I'm also still struggling how to teach QT right (particularly as I have to challenge to teach it to high-school teacher students and I have only about 1/2 a semester time for it). It's difficult to teach both some intuition about quantum mechanics as well as enough math.
I think it is important to stress that pure states are not represented by normalized vectors but by rays, i.e., all physically observable content in pure states are the probabilities (or probability distributions) for the outcome of measurements, and these are given by Born's rule,
$$P(a)=|\langle a|\psi \rangle|^2,$$
where ##|a \rangle## are the eigenvectors of the self-adjoint operator ##\hat{A}##, representing some observable ##A##, and I assume that all eigenvalues are non-degenerate.

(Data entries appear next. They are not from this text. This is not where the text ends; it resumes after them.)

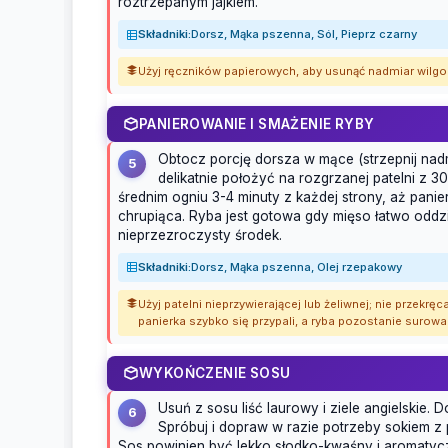
roztrzepanym jajkiem.
Składniki:
Dorsz, Mąka pszenna, Sól, Pieprz czarny
Użyj ręczników papierowych, aby usunąć nadmiar wilgoc
PANIEROWANIE I SMAŻENIE RYBY
Obtocz porcję dorsza w mące (strzepnij nadm
5
delikatnie położyć na rozgrzanej patelni z 30 
średnim ogniu 3-4 minuty z każdej strony, aż panie
chrupiąca. Ryba jest gotowa gdy mięso łatwo oddzi
nieprzezroczysty środek.
Składniki:
Dorsz, Mąka pszenna, Olej rzepakowy
Użyj patelni nieprzywierającej lub żeliwnej; nie przekręc
panierka szybko się przypali, a ryba pozostanie surowa
WYKOŃCZENIE SOSU
Usuń z sosu liść laurowy i ziele angielskie. 
6
Spróbuj i dopraw w razie potrzeby sokiem z 
Sos powinien być lekko słodko-kwaśny i aromatyc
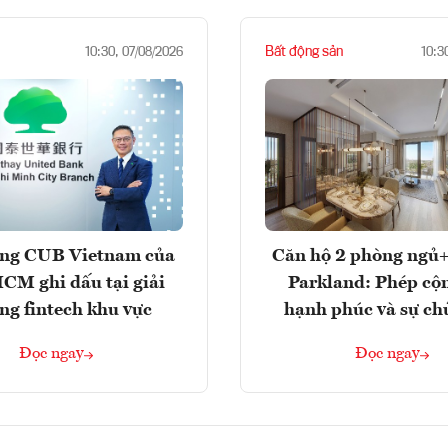
Bất động sản
10:30, 07/08/2026
10:3
ng CUB Vietnam của
Căn hộ 2 phòng ngủ+
M ghi dấu tại giải
Parkland: Phép cộ
ng fintech khu vực
hạnh phúc và sự ch
Đọc ngay
Đọc ngay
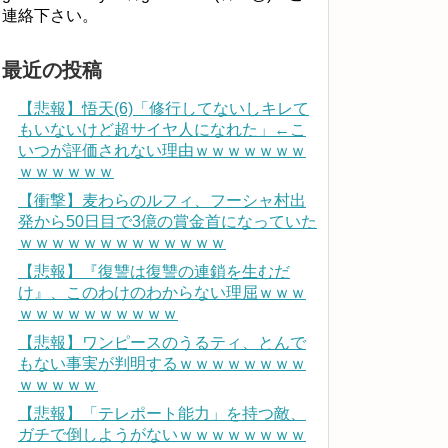
連絡下さい。
最近の投稿
【悲報】悟天(6)「修行してないしキレて
もいないけど超サイヤ人になれた」←こ
いつが評価されない理由ｗｗｗｗｗｗｗ
ｗｗｗｗｗｗ
【衝撃】麦わらのルフィ、フーシャ村出
発から50日目で3億の賞金首になっていた
ｗｗｗｗｗｗｗｗｗｗｗｗｗ
【悲報】『復讐は復讐の連鎖を生むだ
け』、このわけのわからない理屈ｗｗｗ
ｗｗｗｗｗｗｗｗｗｗ
【悲報】ワンピースのうるティ、とんで
もない事実が判明するｗｗｗｗｗｗｗｗ
ｗｗｗｗｗ
【悲報】「テレポート能力」を持つ敵、
ガチで倒しようがないｗｗｗｗｗｗｗｗ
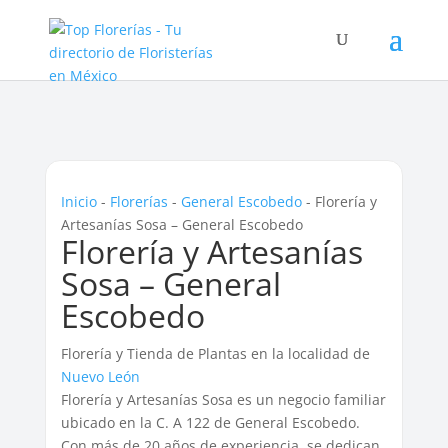
Inicio
-
Florerías
-
General Escobedo
-
Florería y
Artesanías Sosa – General Escobedo
Florería y Artesanías
Sosa – General
Escobedo
Florería y Tienda de Plantas en la localidad de
Nuevo León
Florería y Artesanías Sosa es un negocio familiar
ubicado en la C. A 122 de General Escobedo.
Con más de 20 años de experiencia, se dedican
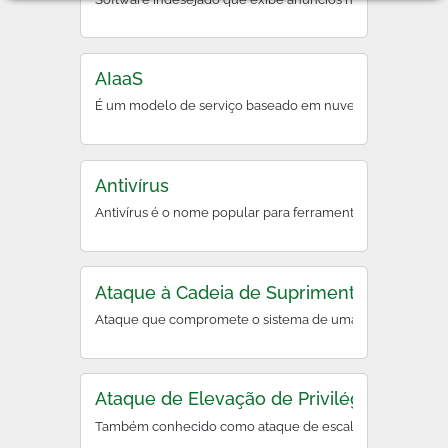
AIaaS
É um modelo de serviço baseado em nuvem que oferece ferr
Antivírus
Antivírus é o nome popular para ferramentas antimalware, 
Ataque à Cadeia de Suprimentos (Supply 
Ataque que compromete o sistema de uma organização ao e
Ataque de Elevação de Privilégios
Também conhecido como ataque de escalação de privilégio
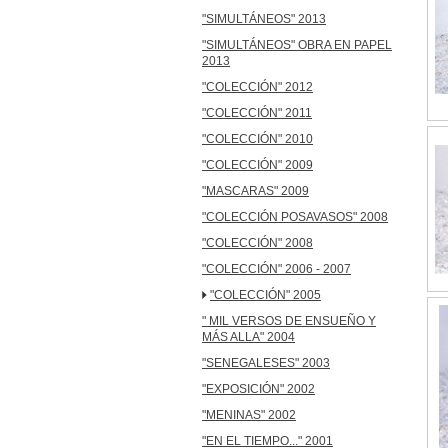
"SIMULTÁNEOS" 2013
"SIMULTÁNEOS" OBRA EN PAPEL
2013
"COLECCIÓN" 2012
"COLECCIÓN" 2011
"COLECCIÓN" 2010
"COLECCIÓN" 2009
"MASCARAS" 2009
"COLECCIÓN POSAVASOS" 2008
"COLECCIÓN" 2008
"COLECCIÓN" 2006 - 2007
"COLECCIÓN" 2005
" MIL VERSOS DE ENSUEÑO Y
MÁS ALLA" 2004
"SENEGALESES" 2003
"EXPOSICIÓN" 2002
"MENINAS" 2002
"EN EL TIEMPO..." 2001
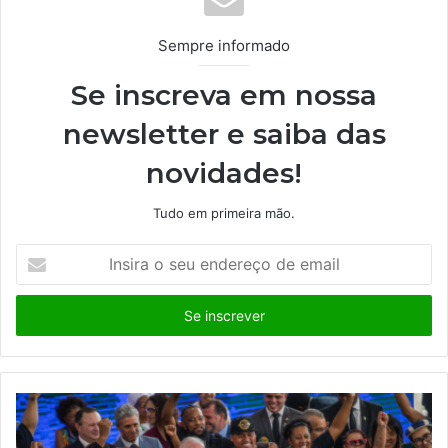
Sempre informado
Se inscreva em nossa
newsletter e saiba das
novidades!
Tudo em primeira mão.
Insira
o
seu
endereço
de
email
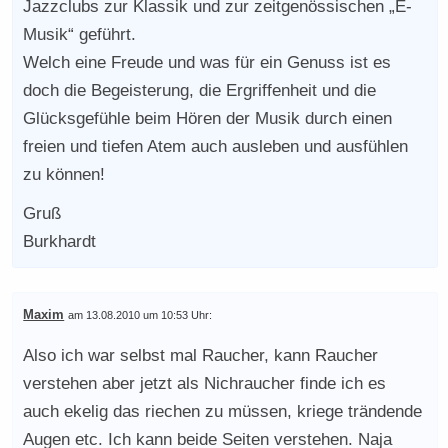
Jazzclubs zur Klassik und zur zeitgenössischen „E-
Musik“ geführt.
Welch eine Freude und was für ein Genuss ist es
doch die Begeisterung, die Ergriffenheit und die
Glücksgefühle beim Hören der Musik durch einen
freien und tiefen Atem auch ausleben und ausfühlen
zu können!
Gruß
Burkhardt
Maxim
am 13.08.2010 um 10:53 Uhr:
Also ich war selbst mal Raucher, kann Raucher
verstehen aber jetzt als Nichraucher finde ich es
auch ekelig das riechen zu müssen, kriege trändende
Augen etc. Ich kann beide Seiten verstehen. Naja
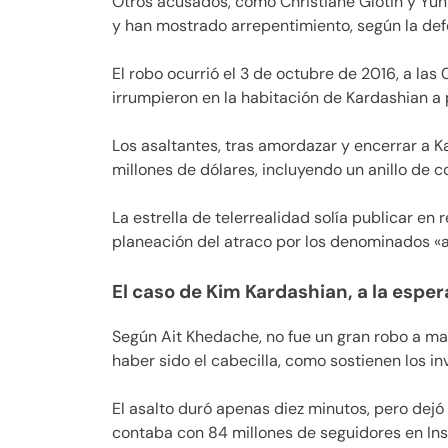
Otros acusados, como Christiane Glotin y Yu
y han mostrado arrepentimiento, según la de
El robo ocurrió el 3 de octubre de 2016, a l
irrumpieron en la habitación de Kardashian a 
Los asaltantes, tras amordazar y encerrar a K
millones de dólares, incluyendo un anillo de 
La estrella de telerrealidad solía publicar en r
planeación del atraco por los denominados «a
El caso de Kim Kardashian, a la esper
Según Ait Khedache, no fue un gran robo a man
haber sido el cabecilla, como sostienen los in
El asalto duró apenas diez minutos, pero dej
contaba con 84 millones de seguidores en Ins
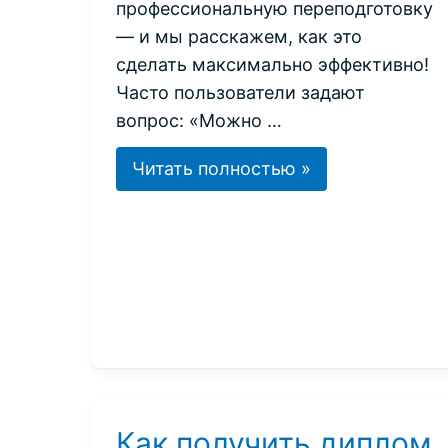
профессиональную переподготовку
— и мы расскажем, как это
сделать максимально эффективно!
Часто пользователи задают
вопрос: «Можно …
Профессиональная
Читать полностью »
переподготовка
на
базе
СПО:
как
пройти,
сколько
стоит?
Как получить диплом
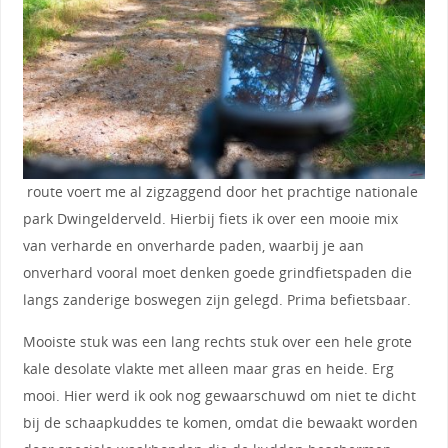
route voert me al zigzaggend door het prachtige nationale
park Dwingelderveld. Hierbij fiets ik over een mooie mix
van verharde en onverharde paden, waarbij je aan
onverhard vooral moet denken goede grindfietspaden die
langs zanderige boswegen zijn gelegd. Prima befietsbaar.
Mooiste stuk was een lang rechts stuk over een hele grote
kale desolate vlakte met alleen maar gras en heide. Erg
mooi. Hier werd ik ook nog gewaarschuwd om niet te dicht
bij de schaapkuddes te komen, omdat die bewaakt worden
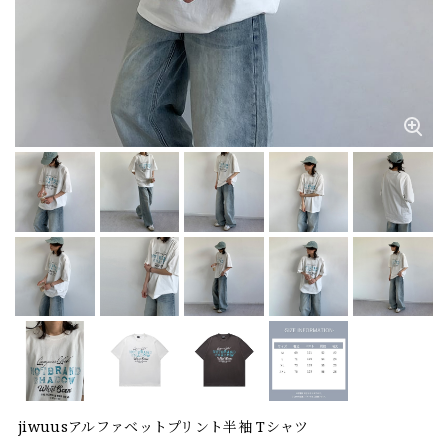
jiwuusアルファベットプリント半袖 Tシャツ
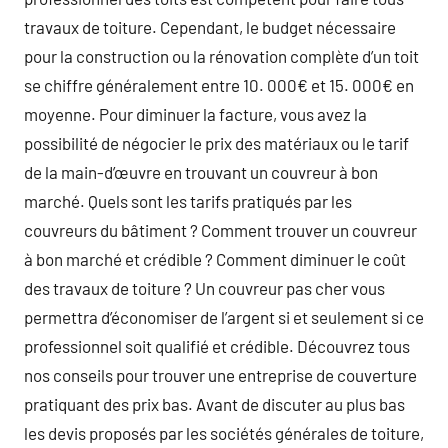
travaux de toiture. Cependant, le budget nécessaire
pour la construction ou la rénovation complète d’un toit
se chiffre généralement entre 10. 000€ et 15. 000€ en
moyenne. Pour diminuer la facture, vous avez la
possibilité de négocier le prix des matériaux ou le tarif
de la main-d’œuvre en trouvant un couvreur à bon
marché. Quels sont les tarifs pratiqués par les
couvreurs du bâtiment ? Comment trouver un couvreur
à bon marché et crédible ? Comment diminuer le coût
des travaux de toiture ? Un couvreur pas cher vous
permettra d’économiser de l’argent si et seulement si ce
professionnel soit qualifié et crédible. Découvrez tous
nos conseils pour trouver une entreprise de couverture
pratiquant des prix bas. Avant de discuter au plus bas
les devis proposés par les sociétés générales de toiture,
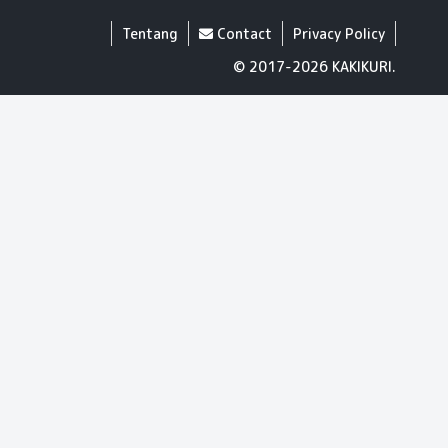
Tentang
Contact
Privacy Policy
© 2017-2026 KAKIKURI.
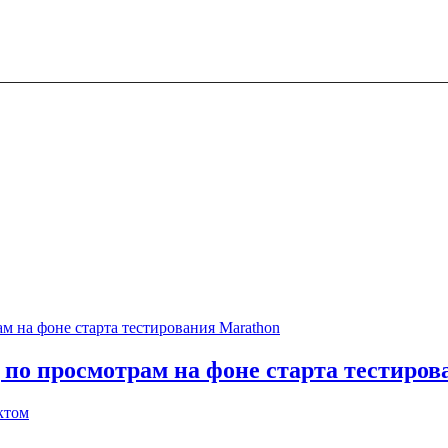
 по просмотрам на фоне старта тестиро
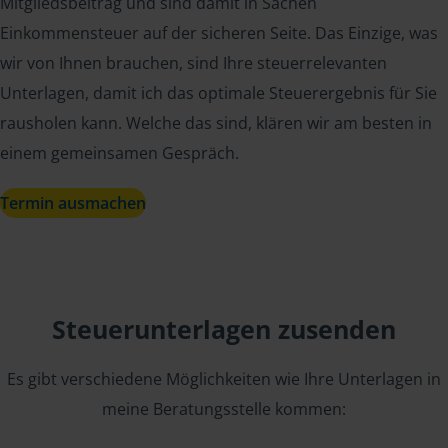
Mitgliedsbeitrag und sind damit in Sachen
Einkommensteuer auf der sicheren Seite. Das Einzige, was
wir von Ihnen brauchen, sind Ihre steuerrelevanten
Unterlagen, damit ich das optimale Steuerergebnis für Sie
rausholen kann. Welche das sind, klären wir am besten in
einem gemeinsamen Gespräch.
Termin ausmachen
Steuerunterlagen zusenden
Es gibt verschiedene Möglichkeiten wie Ihre Unterlagen in
meine Beratungsstelle kommen:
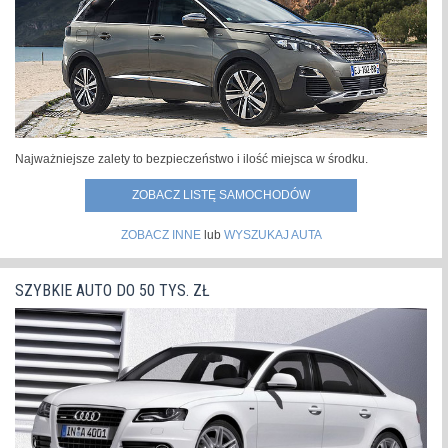
Najważniejsze zalety to bezpieczeństwo i ilość miejsca w środku.
ZOBACZ LISTĘ SAMOCHODÓW
ZOBACZ INNE
lub
WYSZUKAJ AUTA
SZYBKIE AUTO DO 50 TYS. ZŁ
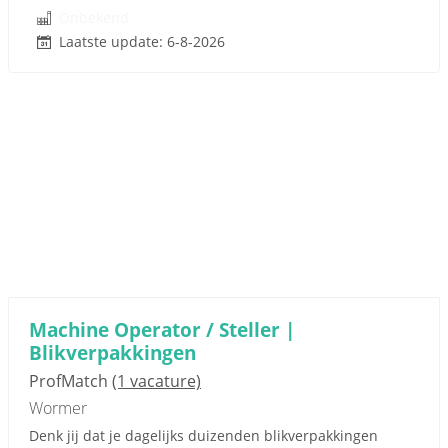
Onbekend
Laatste update: 6-8-2026
Machine Operator / Steller |
Blikverpakkingen
ProfMatch
(1 vacature)
Wormer
Denk jij dat je dagelijks duizenden blikverpakkingen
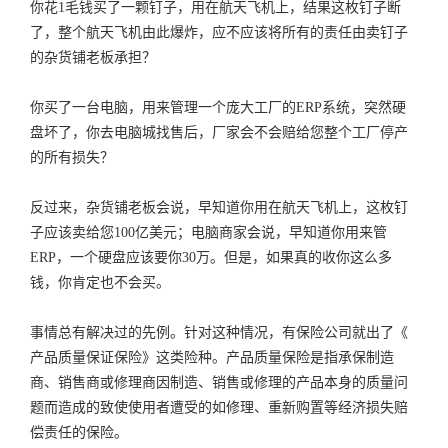
你花1毛钱买了一颗钉子，用在航天飞机上，结果这枚钉子断
了，整个航天飞机由此爆炸，应不应该将所有的责任由卖钉子
的杂货铺老板承担？
你买了一台电脑，用来管理一个庞大工厂的ERP系统，突然硬
盘坏了，你去电脑城找售后，厂家会不会赔给您整个工厂停产
的所有损失？
反过来，杂货铺老板会说，早知道你用在航天飞机上，这枚钉
子应该卖给您100亿美元；电脑商家会说，早知道你用来管
ERP，一个硬盘应该要你30万。但是，如果真的收你这么多
钱，你肯定也不会买。
事情总有解决过的先例。针对这种情况，有保险公司就出了《
产品质量保证保险》这类险种。产品质量保险是指承保制造
商、销售商或修理商因制造、销售或修理的产品本身的质量问
题而造成的致使使用者遭受的如修理、重新购置等经济损失赔
偿责任的保险。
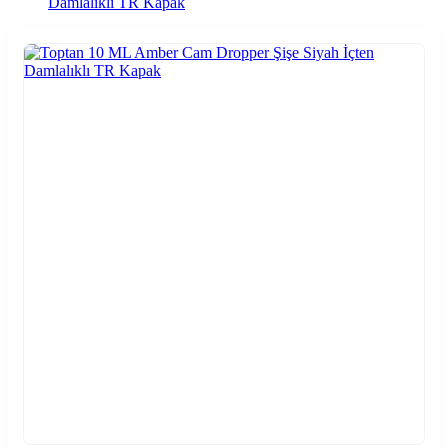
Damlalıklı TR Kapak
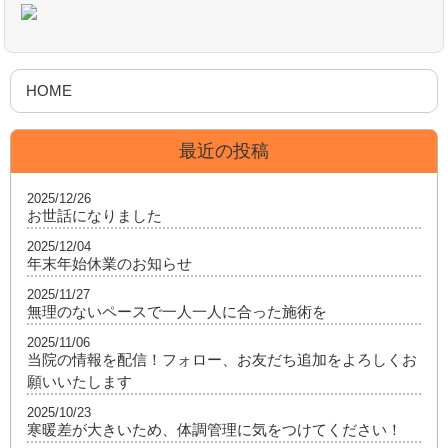
HOME
最近の投稿
2025/12/26
お世話になりました
2025/12/04
年末年始休業のお知らせ
2025/11/27
無理のないペースで一人一人に合った施術を
2025/11/06
当院の情報を配信！フォロー、お友だち追加をよろしくお
願いいたします
2025/10/23
寒暖差が大きいため、体調管理に気をつけてください！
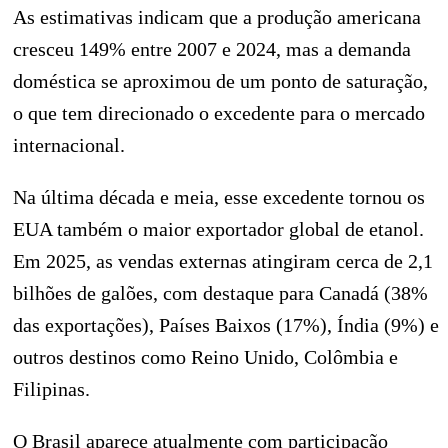
As estimativas indicam que a produção americana
cresceu 149% entre 2007 e 2024, mas a demanda
doméstica se aproximou de um ponto de saturação,
o que tem direcionado o excedente para o mercado
internacional.
Na última década e meia, esse excedente tornou os
EUA também o maior exportador global de etanol.
Em 2025, as vendas externas atingiram cerca de 2,1
bilhões de galões, com destaque para Canadá (38%
das exportações), Países Baixos (17%), Índia (9%) e
outros destinos como Reino Unido, Colômbia e
Filipinas.
O Brasil aparece atualmente com participação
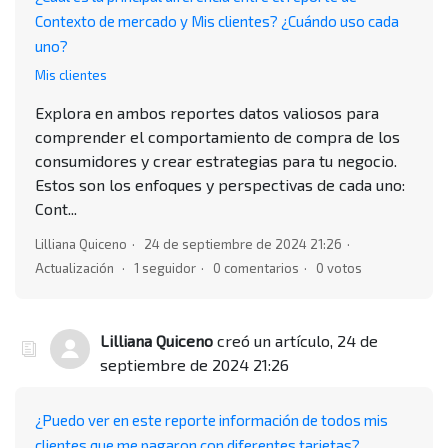
Contexto de mercado y Mis clientes? ¿Cuándo uso cada
uno?
Mis clientes
Explora en ambos reportes datos valiosos para
comprender el comportamiento de compra de los
consumidores y crear estrategias para tu negocio.
Estos son los enfoques y perspectivas de cada uno:
Cont...
Lilliana Quiceno
24 de septiembre de 2024 21:26
Actualización
1 seguidor
0 comentarios
0 votos
Lilliana Quiceno
creó un artículo,
24 de
septiembre de 2024 21:26
¿Puedo ver en este reporte información de todos mis
clientes que me pagaron con diferentes tarjetas?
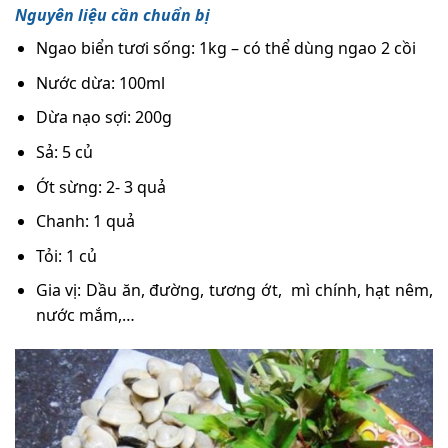
Nguyên liệu cần chuẩn bị
Ngao biển tươi sống: 1kg – có thể dùng ngao 2 cồi
Nước dừa: 100ml
Dừa nạo sợi: 200g
Sả: 5 củ
Ớt sừng: 2- 3 quả
Chanh: 1 quả
Tỏi: 1 củ
Gia vị: Dầu ăn, đường, tương ớt, mì chính, hạt nêm,
nước mắm,…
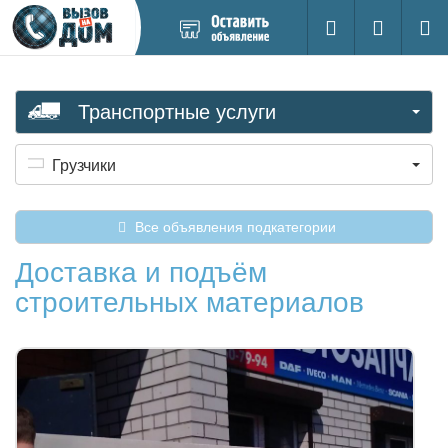
Добавить
Вход на са
Поиск
новое
объявление
Транспортные услуги
Грузчики
Все объявления подкатегории
Доставка и подъём
строительных материалов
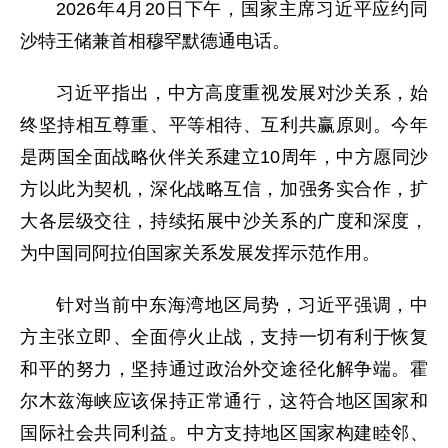
2026年4月20日下午，国家主席习近平应约同
沙特王储兼首相穆罕默德通电话。
习近平指出，中方高度重视发展对沙关系，始
终坚持相互尊重、平等相待、互利共赢原则。今年
是两国全面战略伙伴关系建立10周年，中方愿同沙
方以此为契机，深化战略互信，加强务实合作，扩
大各层级交往，持续拓展中沙关系的广度和深度，
为中国同阿拉伯国家关系发展发挥示范作用。
针对当前中东海湾地区局势，习近平强调，中
方主张立即、全面停火止战，支持一切有利于恢复
和平的努力，坚持通过政治外交途径化解争端。霍
尔木兹海峡应该保持正常通行，这符合地区国家和
国际社会共同利益。中方支持地区国家构建睦邻、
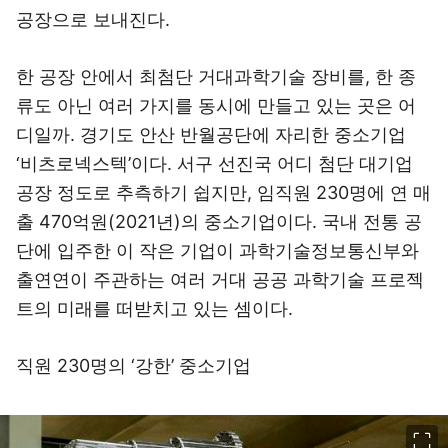
공장으로 보내진다.
한 공장 안에서 최첨단 거대과학기술 장비를, 한 종
류도 아닌 여러 가지를 동시에 만들고 있는 곳은 어
디일까. 경기도 안산 반월공단에 자리한 중소기업
‘비츠로넥스텍’이다. 서구 선진국 어디 첨단 대기업
공장 정도로 추측하기 쉽지만, 임직원 230명에 연 매
출 470억원(2021년)의 중소기업이다. 국내 전통 공
단에 입주한 이 작은 기업이 과학기술정보통신부와
출연연이 주관하는 여러 거대 공공 과학기술 프로젝
트의 미래를 떠받치고 있는 셈이다.
직원 230명의 ‘강한’ 중소기업
이미지 크게 보기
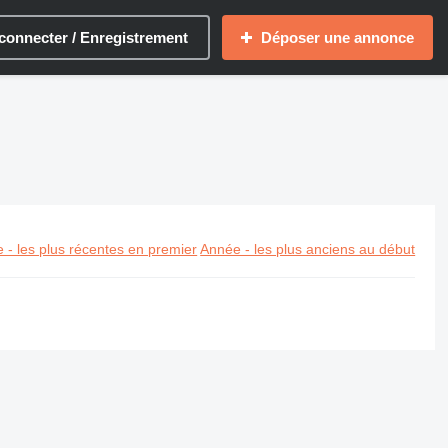
connecter / Enregistrement
Déposer une annonce
 - les plus récentes en premier
Année - les plus anciens au début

Both the eigenvalues and the state vector should be normalized to 1, and it's clear that you can multiply both with arbitrary phases without changing the probabilities.
If you consider ##|\psi \rangle## written in terms of an arbitrary basis, of course you have the freedom to choose only one overall phase, and thus in your example you can arbitrarily choose one of the coefficients as real and the other with an arbitrary complex number to get all states in your two-level system.
Since (unit) rays are somewhat complicated, an equivalent alternative is to stress that states are in fact represented not by state vectors at all but by statistical operators, i.e., a self-adjoint positive semidefinite operator with trace 1. Then the pure state is just a special case, where the statistical operator is a projection operator an thus of the form ##\hat{\rho}=|\psi \rangle \langle \psi|## with a normalized vector ##|\psi \rangle##. It's immediately clear that for a given pure state ##\hat{\rho}## the vector ##|\psi \rangle## is only defined up to an arbitrary phase factor.